Physician Reimbursement for Providing Medical Records

Many providers charge us a fee for providing medical records. When we mail the letter asking for the medical records (MR), the physician may send us a pre-pay invoice for copying/mailing expenses.

 We generally reimburse physicians up to $100 for copying/mailing. If the charges are higher, we try to negotiate a lower reimbursement. We may ask the physician to omit labs/pathologies/x-rays/etc. to cut down on the number of pages sent, which is usually how these records are billed. If the provider does not respond or agree to our negotiations, we may end up asking the member to obtain and submit the MR him/herself.

 When a provider has asked for reimbursement, we should also be able to see a note about it inside the claims notes.

 Once we have released a check toward the “pre-pay” invoice, it will show up in the Call Center module of Emerge as a claim. To find the information in Emerge, search for a claim with a CPT code of MR. This same claim will also appear in the Claims module of Emerge with a “Mod” of N. See claim number 2014070700156.00 for member ID 1059257.

 

 To see the actual medical records, use Imagenow  to see a copy of the claim if it is a Transamerica claim. Please use CHC search if it is a Hartford (HTRI) claim. See claim number 2014072400282.00 for member ID 1059257.

Retail policy claims with a date of service during the first 6 months of coverage are subject to the pre-existing conditions waiting period.

The claims auditors research the condition to see if it is new or pre-existing. The first step is for the member to fill out a claim form giving us the name(s) of his/her doctor(s) and permission to obtain/review medical records from the doctor(s). While we perform this research, the claim will be processed with EOB remark code 8 “This claim is currently on file pending receipt of information requested from the member or provider". 


When you see that a claim has been processed with EOB remark code 8, please open up the detail screen and look at the EOB comments (blue summary button), the examiner notes, and the correspondence (purple button).

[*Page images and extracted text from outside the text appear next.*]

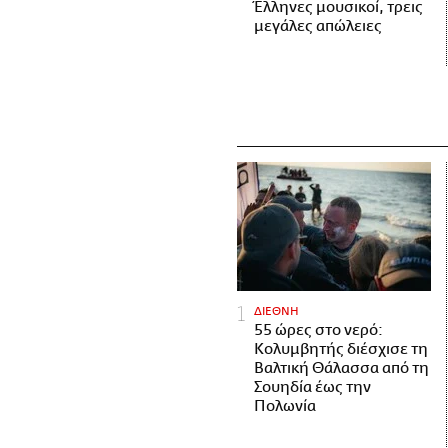
Έλληνες μουσικοί, τρεις
μεγάλες απώλειες
ΔΙΕΘΝΗ
55 ώρες στο νερό:
Κολυμβητής διέσχισε τη
Βαλτική Θάλασσα από τη
Σουηδία έως την
Πολωνία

These notes/comments/letters will explain where we are in the process.


PMH – Stands for Previous Medical History. We gather physician names and contact information (as well as authorization to obtain medical records) from the member, via a long claim form.

CCF – Stands for Completed Claim Form. We send this long claim form to the member for completion.

MR – Stands for Medical Records. One of the things the member will provide to us when completing the long claim form is the name(s) of any physician(s) who treated the member for the condition in question. We will often need to contact the physician(s) for medical records on the patient. See below for details regarding physician reimbursement for providing medical records.

PEC – Stands for Pre-Existing Conditions. After reviewing the medical records, someone in Claims will list the PECs in the Emerge claim notes.

If we do not receive the PMH or MR, we follow up with a second request in 15 days. If a response is still not received 15 days after the second request, we close the case.

A claim that has been closed may later be reprocessed and covered, if we find out that the condition was new and not pre-existing.

In other cases, claims will be reprocessed and denied if we confirm that the condition was pre-existing. These claims will be denied with EOB remark codes 21 or 22.

For an example of a claim going through pre-ex investigation, see ID number 1059137, Douglas DOS 1/6/14.

This section is a synopsis of the information found in the certificate language and within this Pre-Ex Document. To see the full details, please read the certificate and this entire Pre-Ex Document.

On our Retail plans, claims for pre-existing conditions are not covered during the first six months of the policy. A pre-existing condition is defined as any injury or sickness whether diagnosed or undiagnosed, for which a covered person received medical care or treatment within the 6-month period leading up to the effective date of his or her supplement insurance.

When the date of service on a claim is within the first 6 months of coverage, the claims examiner must determine whether or not the condition is pre-existing. This determination is made by reviewing the insured’s medical records. First, we will need the member to complete and sign the authorization section of a claim form. The Claims Department will send claim forms to the member for this purpose. After the signed form is returned, the Claims Department writes to the physician(s) to request the records. After the medical records are received, the Claims Department is able to identify the pre-existing conditions. Please see this section for more details on how the Pre-Ex Limit may affect the processing of claims.

The pre-existing conditions limitation only applies to the Retail (non-employer) members. Corporate/employer plans do not have a pre-existing conditions limitation.